He played in the 2010 Challenge Cup Final defeat against Warrington at Wembley Stadium.

Clarkson played from the interchange bench for Leeds in the 2011 Challenge Cup Final defeat against Wigan at Wembley Stadium. He played in the 2011 Super League Grand Final victory over St. Helens at Old Trafford.

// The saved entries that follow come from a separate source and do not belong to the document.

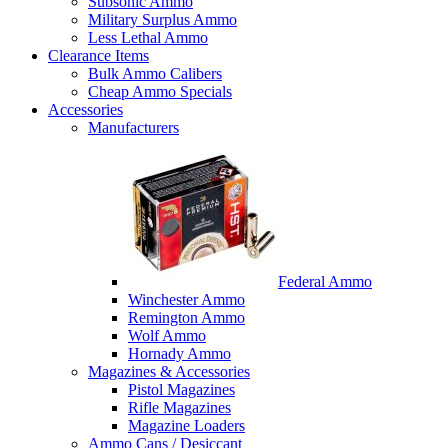
Subsonic Ammo
Military Surplus Ammo
Less Lethal Ammo
Clearance Items
Bulk Ammo Calibers
Cheap Ammo Specials
Accessories
Manufacturers
Federal Ammo
Winchester Ammo
Remington Ammo
Wolf Ammo
Hornady Ammo
Magazines & Accessories
Pistol Magazines
Rifle Magazines
Magazine Loaders
Ammo Cans / Desiccant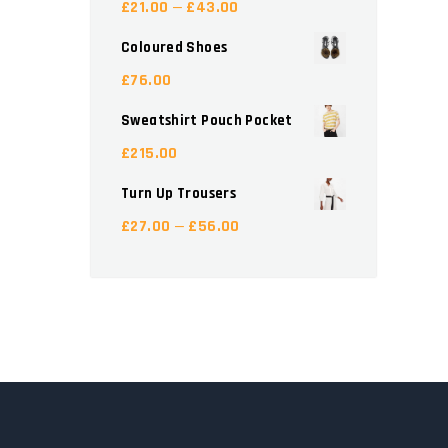
£
21.00
£
43.00
–
Coloured Shoes
£
76.00
Sweatshirt Pouch Pocket
£
215.00
Turn Up Trousers
£
27.00
£
56.00
–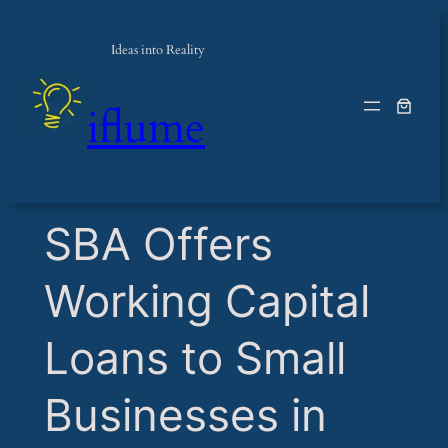
Ideas into Reality
iflume
​SBA Offers
Working Capital
Loans to Small
Businesses in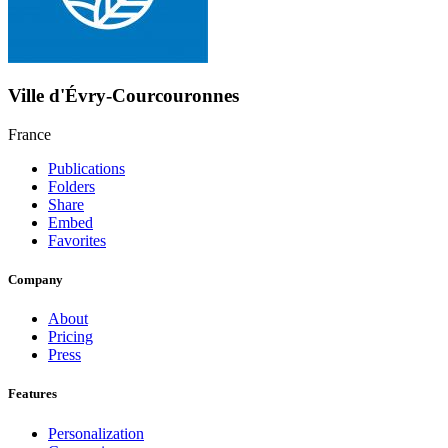
Ville d'Évry-Courcouronnes
France
Publications
Folders
Share
Embed
Favorites
Company
About
Pricing
Press
Features
Personalization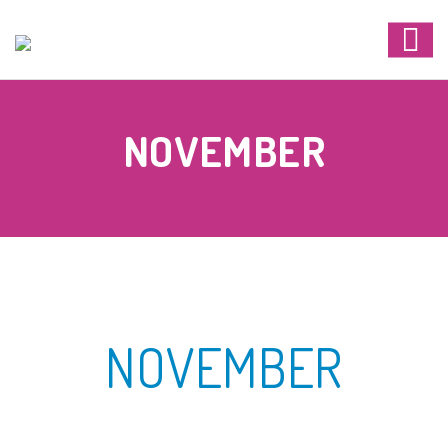
NOVEMBER
NOVEMBER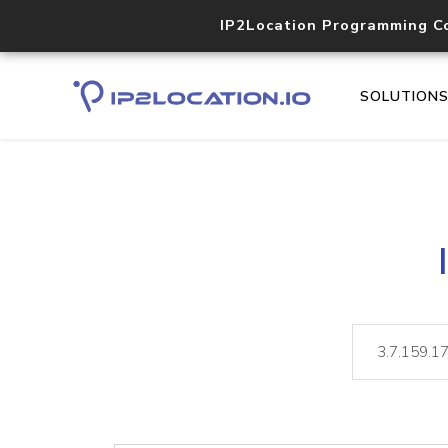
IP2Location Programming C
SOLUTION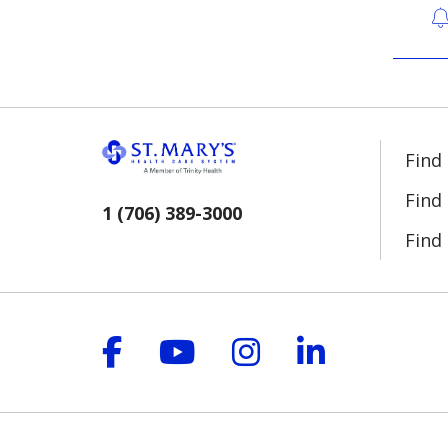
Find
Find
1 (706) 389-3000
Find 
Follow us on Facebook
Follow us on YouT
Follow us on 
Follow us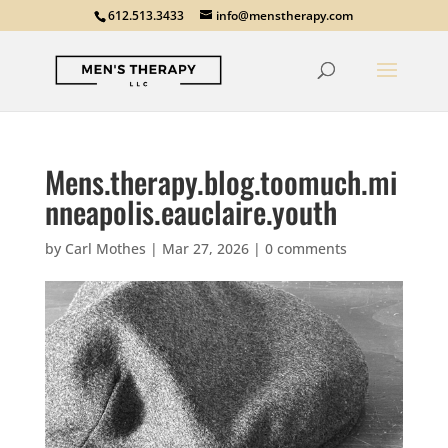
612.513.3433
info@menstherapy.com
Mens.therapy.blog.toomuch.mi
nneapolis.eauclaire.youth
by
Carl Mothes
|
Mar 27, 2026
|
0 comments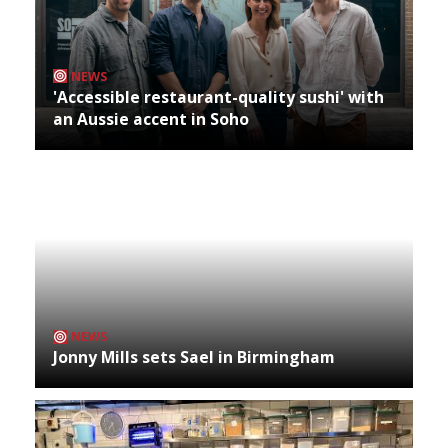
NEWS
'Accessible restaurant-quality sushi' with
an Aussie accent in Soho
NEWS
Jonny Mills sets Sael in Birmingham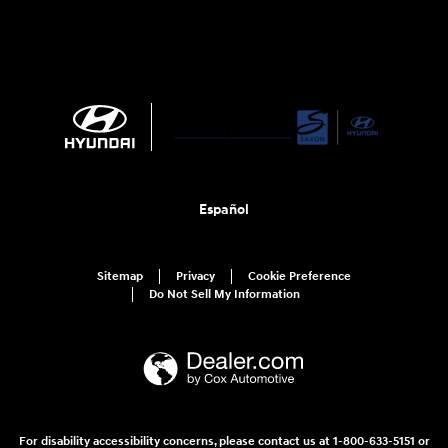
Español
Sitemap
Privacy
Cookie Preference
Do Not Sell My Information
For disability accessibility concerns, please contact us at 1-800-633-5151 or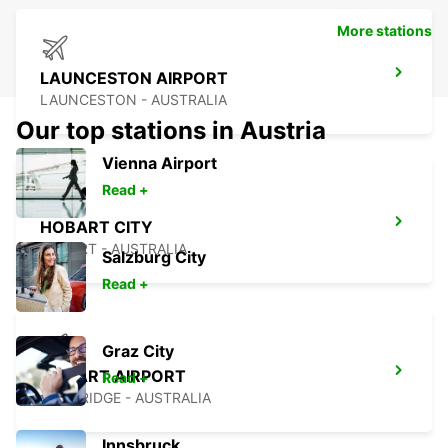
More stations
LAUNCESTON AIRPORT
LAUNCESTON - AUSTRALIA
Our top stations in Austria
Vienna Airport
Read +
HOBART CITY
HOBART - AUSTRALIA
Salzburg City
Read +
Graz City
HOBART AIRPORT
Read +
CAMBRIDGE - AUSTRALIA
Innsbruck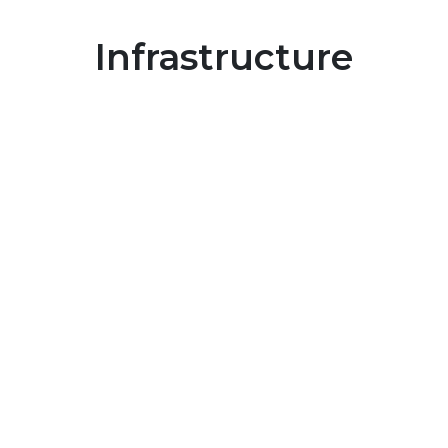
Infrastructure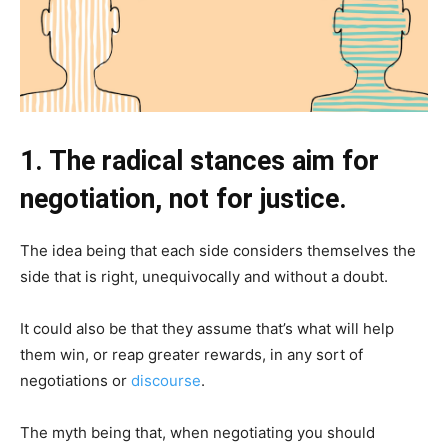
1. The radical stances aim for
negotiation, not for justice.
The idea being that each side considers themselves the
side that is right, unequivocally and without a doubt.
It could also be that they assume that’s what will help
them win, or reap greater rewards, in any sort of
negotiations or
discourse
.
The myth being that, when negotiating you should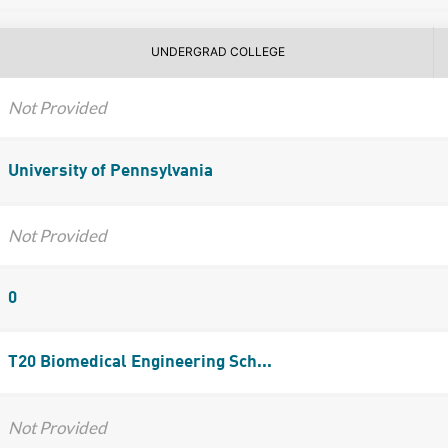
UNDERGRAD COLLEGE
Not Provided
University of Pennsylvania
Not Provided
0
T20 Biomedical Engineering Sch...
Not Provided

Clarkson was part of the successful Leeds team that won the 2012 Super League Grand Final. Clarkson also played a winning role in Leeds 2014 Challenge Cup Final triumph over the Castleford Tigers. Throughout his time with the club, Clarkson made 118 appearances for the Leeds club and registering 11 tries in total.

====Widnes Vikings (loan)====
In 2015, Clarkson was sent out on loan to Widnes, where he played 25 games and scored four tries in their Super League and Qualifiers campaign.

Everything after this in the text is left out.